Les Horaces (/fr/) refers to a political circle who have played a leading role in shaping the policies of the far-right National Rally in France since the mid-2010s.

== Activities ==
The circle was founded in 2015. Since then, the circle has prepared monthly briefings for National Rally leader Marine Le Pen. The circle aims to recruit senior civil servants and businessmen to the National Rally, to generate ideas for party policy, and to prepare the party for government.

== Members ==
The circle's membership is kept secret, but is considered to be led by member of the European Parliament André Rougé. In 2016, Jean Messiha was named a spokesperson for the circle.
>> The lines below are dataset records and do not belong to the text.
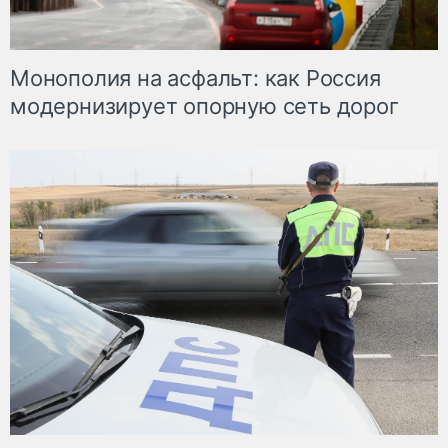
Монополия на асфальт: как Россия
модернизирует опорную сеть дорог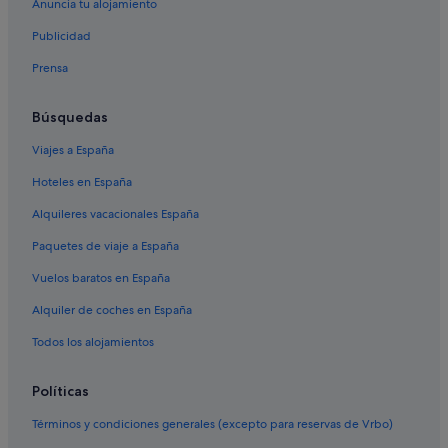
Anuncia tu alojamiento
Publicidad
Prensa
Búsquedas
Viajes a España
Hoteles en España
Alquileres vacacionales España
Paquetes de viaje a España
Vuelos baratos en España
Alquiler de coches en España
Todos los alojamientos
Políticas
Términos y condiciones generales (excepto para reservas de Vrbo)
A 2018 investigation by BuzzFeed News and Mediapart claimed that former Cour des Comptes and far-right think tank Carrefour de l'Horloge member Philippe Baccou as well as banker and Confédération des Petites et Moyennes Entreprises member Georges Tissié were members of the circle. In 2024, Libération published an investigation claiming to undercover other members of the circle. Radio France Internationale has named Jean-Paul Garraud as a member of the circle, principally working on judicial questions.

== Reception ==
Paul Quinio of Libération has described the circle as "a central piece of the far-right's strategy of dédiabolisation." Historian Andrew Hussey has described the circle as being largely composed of Énarques, making it an "elite project that is ironically – or cynically, depending on how you look at it – driving Le Pen’s anti-elitist agenda."